Although the company has been working on various newer forms of technology including chicken litter, fines and dry AD plants, it is focusing on the core objective of a 40-strong national AD network treating food waste with a combined 100MW capacity.
Heller said: “Whether we hit that target in 2018 or 2019 is not critical, but it is an appropriate target if we want to be an industry leader.”
Comparing his previous experience in wind energy with the AD sector, Heller said: “Planning takes longer than you think.”
He said Tamar originally aimed to get projects through planning within 12 months, but now it looks at 18 months as a good timeframe.
Heller added: “A few years ago everybody thought it was easy to jump into this business and build plants and make lots of money. The reality is that people are realising it’s not that easy to permit these (plants).
“The process of engineering is more complicated and everybody’s got digestate issues.” (See box below).
There are a lot of competitors in the AD industry but Heller said there is not much place for one-off projects unless they are tied to a specific feedstock or fuel-source.
He said: “It’s going to be hard for competitors to build one plant based on there being a lot of waste in one area.”

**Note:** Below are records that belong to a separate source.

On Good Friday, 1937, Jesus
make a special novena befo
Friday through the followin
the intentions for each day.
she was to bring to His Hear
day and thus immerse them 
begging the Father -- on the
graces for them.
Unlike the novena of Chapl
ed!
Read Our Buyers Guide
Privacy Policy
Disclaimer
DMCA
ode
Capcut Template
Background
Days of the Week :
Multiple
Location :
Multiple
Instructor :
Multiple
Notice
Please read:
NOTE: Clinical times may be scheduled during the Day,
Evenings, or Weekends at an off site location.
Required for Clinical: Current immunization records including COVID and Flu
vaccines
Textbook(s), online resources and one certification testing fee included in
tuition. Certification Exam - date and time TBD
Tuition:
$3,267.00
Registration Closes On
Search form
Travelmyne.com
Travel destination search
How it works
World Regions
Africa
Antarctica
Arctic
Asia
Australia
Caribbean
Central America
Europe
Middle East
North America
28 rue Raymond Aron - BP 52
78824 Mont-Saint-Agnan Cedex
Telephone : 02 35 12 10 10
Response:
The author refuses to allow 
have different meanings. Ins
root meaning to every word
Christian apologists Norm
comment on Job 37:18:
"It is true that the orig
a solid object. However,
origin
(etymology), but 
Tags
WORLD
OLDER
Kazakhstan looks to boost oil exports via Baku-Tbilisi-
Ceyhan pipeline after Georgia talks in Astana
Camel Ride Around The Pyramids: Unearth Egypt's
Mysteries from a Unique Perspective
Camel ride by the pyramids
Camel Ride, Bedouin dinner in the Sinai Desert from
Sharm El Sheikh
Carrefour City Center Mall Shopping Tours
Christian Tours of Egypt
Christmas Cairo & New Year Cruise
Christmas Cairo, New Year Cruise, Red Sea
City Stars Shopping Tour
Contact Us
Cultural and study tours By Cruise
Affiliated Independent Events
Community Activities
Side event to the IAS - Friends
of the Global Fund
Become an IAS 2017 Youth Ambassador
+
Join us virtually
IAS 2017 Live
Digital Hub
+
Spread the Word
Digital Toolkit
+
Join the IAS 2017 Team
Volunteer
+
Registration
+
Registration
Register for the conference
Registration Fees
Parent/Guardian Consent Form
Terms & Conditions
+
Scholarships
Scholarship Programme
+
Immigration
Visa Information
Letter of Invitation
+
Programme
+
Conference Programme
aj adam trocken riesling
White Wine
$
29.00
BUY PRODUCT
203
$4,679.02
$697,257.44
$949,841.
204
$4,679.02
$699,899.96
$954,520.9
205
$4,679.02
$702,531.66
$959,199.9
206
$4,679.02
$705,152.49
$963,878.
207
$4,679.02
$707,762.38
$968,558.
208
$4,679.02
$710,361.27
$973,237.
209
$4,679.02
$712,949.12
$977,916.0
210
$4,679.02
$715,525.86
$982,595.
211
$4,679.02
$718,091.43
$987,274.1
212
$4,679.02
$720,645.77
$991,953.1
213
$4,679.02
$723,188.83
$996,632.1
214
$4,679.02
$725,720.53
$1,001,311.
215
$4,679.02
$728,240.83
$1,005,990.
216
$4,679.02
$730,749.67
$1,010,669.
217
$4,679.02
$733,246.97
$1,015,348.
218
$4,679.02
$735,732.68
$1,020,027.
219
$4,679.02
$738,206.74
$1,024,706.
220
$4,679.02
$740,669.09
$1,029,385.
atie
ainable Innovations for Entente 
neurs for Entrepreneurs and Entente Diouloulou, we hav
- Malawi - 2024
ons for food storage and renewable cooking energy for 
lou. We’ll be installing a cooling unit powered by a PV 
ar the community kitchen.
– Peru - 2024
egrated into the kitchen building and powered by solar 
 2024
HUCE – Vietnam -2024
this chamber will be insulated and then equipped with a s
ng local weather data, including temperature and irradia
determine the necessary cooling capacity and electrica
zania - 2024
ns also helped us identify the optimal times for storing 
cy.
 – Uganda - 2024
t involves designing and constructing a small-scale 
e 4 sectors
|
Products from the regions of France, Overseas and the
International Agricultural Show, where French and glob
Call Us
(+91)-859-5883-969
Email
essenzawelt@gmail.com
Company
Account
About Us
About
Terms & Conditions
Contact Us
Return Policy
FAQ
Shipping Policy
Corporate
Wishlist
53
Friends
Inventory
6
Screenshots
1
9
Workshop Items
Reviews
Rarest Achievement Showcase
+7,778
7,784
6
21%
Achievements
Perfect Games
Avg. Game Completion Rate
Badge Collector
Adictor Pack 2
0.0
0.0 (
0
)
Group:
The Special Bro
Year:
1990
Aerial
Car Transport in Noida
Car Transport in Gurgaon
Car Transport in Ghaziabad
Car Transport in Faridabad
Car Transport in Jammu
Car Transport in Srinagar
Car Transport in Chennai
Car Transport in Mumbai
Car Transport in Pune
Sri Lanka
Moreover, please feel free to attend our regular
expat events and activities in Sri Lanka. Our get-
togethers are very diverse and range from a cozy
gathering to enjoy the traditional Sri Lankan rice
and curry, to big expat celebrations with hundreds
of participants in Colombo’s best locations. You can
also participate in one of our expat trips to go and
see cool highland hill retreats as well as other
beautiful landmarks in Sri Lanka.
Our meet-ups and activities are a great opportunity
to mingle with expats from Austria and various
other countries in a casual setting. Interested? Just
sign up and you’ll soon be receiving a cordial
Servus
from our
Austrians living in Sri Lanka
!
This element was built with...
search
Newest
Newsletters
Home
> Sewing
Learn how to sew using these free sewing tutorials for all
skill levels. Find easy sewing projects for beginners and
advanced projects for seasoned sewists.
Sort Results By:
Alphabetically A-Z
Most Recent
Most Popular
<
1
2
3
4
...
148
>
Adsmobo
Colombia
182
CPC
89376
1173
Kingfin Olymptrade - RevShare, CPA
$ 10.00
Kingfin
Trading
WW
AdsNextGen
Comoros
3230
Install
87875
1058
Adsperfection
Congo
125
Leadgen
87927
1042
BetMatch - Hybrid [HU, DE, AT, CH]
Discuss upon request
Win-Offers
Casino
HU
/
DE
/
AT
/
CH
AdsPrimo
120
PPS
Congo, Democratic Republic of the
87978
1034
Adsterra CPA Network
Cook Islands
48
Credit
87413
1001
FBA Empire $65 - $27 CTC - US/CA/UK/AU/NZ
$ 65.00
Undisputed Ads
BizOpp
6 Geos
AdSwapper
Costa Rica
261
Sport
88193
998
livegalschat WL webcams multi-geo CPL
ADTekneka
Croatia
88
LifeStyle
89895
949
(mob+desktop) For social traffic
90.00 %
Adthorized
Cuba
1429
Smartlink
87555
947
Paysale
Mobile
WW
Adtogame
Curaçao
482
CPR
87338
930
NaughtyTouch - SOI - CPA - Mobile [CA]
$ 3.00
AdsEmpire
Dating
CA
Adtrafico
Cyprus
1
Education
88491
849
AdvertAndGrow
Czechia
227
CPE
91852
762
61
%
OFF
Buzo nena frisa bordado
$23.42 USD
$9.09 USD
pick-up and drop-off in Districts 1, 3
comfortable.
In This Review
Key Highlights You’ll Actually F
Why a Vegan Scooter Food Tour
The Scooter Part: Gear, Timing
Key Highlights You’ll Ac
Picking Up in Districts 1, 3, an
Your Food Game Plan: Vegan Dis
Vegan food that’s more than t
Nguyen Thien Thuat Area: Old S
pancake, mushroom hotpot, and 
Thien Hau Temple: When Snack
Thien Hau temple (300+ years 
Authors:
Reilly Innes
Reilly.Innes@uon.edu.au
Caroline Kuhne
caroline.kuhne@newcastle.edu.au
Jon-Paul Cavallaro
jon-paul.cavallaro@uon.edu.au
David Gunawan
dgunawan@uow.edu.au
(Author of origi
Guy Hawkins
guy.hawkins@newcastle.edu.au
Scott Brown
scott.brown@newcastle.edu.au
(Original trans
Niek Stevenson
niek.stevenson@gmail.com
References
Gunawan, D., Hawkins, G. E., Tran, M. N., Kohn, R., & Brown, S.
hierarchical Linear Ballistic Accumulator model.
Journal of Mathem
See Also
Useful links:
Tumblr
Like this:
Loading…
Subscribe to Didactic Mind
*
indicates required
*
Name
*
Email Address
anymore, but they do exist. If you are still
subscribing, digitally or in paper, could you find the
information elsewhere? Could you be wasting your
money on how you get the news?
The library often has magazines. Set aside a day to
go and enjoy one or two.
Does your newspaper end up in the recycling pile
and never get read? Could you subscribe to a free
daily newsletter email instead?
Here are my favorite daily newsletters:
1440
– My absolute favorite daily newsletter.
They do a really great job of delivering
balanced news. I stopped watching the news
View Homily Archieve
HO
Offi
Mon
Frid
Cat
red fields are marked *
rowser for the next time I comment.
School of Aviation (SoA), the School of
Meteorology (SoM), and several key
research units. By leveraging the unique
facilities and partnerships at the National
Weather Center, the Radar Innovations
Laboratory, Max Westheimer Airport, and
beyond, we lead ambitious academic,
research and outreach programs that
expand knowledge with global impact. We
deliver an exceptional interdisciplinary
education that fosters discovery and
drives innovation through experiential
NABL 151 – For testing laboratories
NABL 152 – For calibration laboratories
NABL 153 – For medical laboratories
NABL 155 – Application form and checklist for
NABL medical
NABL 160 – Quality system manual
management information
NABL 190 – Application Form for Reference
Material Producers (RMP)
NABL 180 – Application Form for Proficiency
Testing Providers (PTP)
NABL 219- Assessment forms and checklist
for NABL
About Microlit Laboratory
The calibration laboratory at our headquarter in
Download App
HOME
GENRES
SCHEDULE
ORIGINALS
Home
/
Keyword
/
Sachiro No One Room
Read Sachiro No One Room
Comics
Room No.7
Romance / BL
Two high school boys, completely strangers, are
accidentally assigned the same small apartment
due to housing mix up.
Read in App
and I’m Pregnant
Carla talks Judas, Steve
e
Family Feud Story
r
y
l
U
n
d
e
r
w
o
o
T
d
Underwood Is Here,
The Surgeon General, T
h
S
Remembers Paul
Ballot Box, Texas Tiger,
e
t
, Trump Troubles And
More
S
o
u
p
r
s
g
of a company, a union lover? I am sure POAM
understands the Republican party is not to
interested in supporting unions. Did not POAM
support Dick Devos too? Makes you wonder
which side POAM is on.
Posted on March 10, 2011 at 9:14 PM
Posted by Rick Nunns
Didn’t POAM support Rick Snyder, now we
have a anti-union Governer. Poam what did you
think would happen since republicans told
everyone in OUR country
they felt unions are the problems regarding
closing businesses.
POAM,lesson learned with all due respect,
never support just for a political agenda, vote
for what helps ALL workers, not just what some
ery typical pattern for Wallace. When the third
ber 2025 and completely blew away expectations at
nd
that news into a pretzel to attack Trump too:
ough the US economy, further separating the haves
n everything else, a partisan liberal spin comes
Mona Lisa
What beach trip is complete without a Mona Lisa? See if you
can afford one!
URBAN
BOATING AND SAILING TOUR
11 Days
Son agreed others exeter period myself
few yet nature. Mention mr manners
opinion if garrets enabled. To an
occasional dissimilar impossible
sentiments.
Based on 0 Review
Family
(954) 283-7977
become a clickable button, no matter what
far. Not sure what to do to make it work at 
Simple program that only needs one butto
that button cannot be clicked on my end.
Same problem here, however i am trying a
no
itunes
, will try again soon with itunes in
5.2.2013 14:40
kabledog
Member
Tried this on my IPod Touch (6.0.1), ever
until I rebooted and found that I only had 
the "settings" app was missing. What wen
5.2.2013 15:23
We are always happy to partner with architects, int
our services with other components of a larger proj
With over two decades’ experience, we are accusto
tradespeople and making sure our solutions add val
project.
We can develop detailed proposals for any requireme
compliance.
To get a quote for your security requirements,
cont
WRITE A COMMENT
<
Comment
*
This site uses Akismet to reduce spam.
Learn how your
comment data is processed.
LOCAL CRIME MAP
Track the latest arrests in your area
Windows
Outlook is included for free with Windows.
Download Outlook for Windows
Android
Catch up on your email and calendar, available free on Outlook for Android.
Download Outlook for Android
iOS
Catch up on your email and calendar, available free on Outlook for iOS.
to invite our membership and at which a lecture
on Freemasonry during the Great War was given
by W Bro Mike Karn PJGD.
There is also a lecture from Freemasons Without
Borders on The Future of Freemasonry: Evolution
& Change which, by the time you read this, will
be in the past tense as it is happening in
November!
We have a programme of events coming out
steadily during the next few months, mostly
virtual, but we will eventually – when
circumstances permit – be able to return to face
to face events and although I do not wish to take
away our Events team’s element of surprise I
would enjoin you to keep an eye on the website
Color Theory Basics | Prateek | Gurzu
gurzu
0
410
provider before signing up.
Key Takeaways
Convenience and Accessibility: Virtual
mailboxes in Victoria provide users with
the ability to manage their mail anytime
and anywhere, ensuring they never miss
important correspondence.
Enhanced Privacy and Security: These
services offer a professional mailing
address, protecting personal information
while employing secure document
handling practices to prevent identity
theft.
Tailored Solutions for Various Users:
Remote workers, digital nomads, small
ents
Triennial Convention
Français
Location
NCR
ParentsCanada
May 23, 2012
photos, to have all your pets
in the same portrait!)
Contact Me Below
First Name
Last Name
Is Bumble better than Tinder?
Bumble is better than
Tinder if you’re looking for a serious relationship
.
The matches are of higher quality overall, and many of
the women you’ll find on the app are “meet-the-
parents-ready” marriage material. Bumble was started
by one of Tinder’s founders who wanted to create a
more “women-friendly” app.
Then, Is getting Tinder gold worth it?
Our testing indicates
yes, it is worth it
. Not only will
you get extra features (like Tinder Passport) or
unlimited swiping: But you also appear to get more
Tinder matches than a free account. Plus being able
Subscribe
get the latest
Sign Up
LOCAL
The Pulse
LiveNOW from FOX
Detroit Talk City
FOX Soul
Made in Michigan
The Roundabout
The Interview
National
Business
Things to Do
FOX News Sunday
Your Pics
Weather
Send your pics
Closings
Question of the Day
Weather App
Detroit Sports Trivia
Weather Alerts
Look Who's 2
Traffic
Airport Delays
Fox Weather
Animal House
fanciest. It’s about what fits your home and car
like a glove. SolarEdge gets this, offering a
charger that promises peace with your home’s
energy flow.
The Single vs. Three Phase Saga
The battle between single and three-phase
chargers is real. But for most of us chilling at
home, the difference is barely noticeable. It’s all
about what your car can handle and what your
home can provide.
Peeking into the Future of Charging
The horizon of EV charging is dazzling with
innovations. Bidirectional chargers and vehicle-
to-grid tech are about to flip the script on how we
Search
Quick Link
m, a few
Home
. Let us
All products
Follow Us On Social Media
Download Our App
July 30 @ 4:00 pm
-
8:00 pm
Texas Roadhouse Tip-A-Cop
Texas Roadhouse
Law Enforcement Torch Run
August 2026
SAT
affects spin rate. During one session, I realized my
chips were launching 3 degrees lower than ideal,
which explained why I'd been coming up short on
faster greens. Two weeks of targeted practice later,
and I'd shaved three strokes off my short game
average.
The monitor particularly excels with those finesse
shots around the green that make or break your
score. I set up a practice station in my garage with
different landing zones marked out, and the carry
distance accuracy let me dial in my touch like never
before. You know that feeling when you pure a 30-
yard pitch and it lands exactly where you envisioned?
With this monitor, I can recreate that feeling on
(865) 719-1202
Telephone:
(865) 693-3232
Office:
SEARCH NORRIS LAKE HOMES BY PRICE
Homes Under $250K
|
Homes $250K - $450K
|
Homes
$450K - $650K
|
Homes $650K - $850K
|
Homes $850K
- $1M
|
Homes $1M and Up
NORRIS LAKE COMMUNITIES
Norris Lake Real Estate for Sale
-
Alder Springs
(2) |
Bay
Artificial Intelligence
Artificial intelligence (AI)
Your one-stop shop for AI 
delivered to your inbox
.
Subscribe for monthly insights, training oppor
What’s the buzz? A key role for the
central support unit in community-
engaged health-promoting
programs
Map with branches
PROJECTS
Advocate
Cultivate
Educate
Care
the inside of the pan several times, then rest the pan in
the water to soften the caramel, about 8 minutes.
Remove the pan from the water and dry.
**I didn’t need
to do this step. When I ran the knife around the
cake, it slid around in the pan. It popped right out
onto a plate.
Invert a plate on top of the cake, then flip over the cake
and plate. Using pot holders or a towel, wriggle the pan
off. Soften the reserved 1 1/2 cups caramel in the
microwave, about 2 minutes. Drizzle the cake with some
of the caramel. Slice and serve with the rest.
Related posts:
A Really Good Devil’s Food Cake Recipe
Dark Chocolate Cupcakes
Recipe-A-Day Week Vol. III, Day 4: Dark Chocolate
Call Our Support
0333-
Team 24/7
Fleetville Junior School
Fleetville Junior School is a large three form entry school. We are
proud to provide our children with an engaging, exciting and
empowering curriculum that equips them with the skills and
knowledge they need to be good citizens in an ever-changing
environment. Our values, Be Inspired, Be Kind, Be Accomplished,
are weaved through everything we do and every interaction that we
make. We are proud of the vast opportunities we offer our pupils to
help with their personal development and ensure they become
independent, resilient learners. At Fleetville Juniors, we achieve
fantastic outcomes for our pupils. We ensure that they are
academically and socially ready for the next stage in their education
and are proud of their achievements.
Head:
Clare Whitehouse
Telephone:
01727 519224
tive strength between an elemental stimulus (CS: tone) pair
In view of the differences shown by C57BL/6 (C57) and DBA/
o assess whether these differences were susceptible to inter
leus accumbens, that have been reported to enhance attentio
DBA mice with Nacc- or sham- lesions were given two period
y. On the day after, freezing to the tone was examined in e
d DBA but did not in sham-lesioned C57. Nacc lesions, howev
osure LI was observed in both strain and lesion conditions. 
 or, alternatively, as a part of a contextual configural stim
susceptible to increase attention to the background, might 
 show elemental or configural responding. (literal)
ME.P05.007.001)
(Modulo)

Heller took over the chief executive role of Alan Lovell one month ago. Lovell has remained chairman of the company.
Heller said: “The standards board is looking at PAS110 (the industry standard for AD quality) again. That’s appropriate - we should always be doing that, but I don’t think that’s the key issue.
“Not long ago people thought they didn’t have to worry about digestate. They thought it is going to go out the back door and we’ll spread it on land.
“Now when you develop a project you have to have a specific digestate solution and just saying I’m going to spread it on land is not the base case solution anymore.”
Tamar Energy’s financial history
Tamar Energy raised £97m in funding in 2012. This was the biggest greentech deal of the year globally.
Since then Tamar has not sought further investor funding, but expects to obtain a further £250m in debt funding to support the 100MW network target. This will be raised in a number of phases.
Willie Heller CV
Heller joined Tamar Energy as chief executive in January 2014.
Prior to this, he was chief executive and a founder of Falck Renewables Wind, active in the UK, Italy, Spain and France.
Willie was previously the chief executive of Edison Mission Energy, an international independent power producer.
Prior to that Willie was president of Edison Mission Energy, Europe, and senior vice president of Edison International.
From 1982 to 1995 he was a consultant and partner with McKinsey and Company’s Energy Practice in Houston, London and Los Angeles.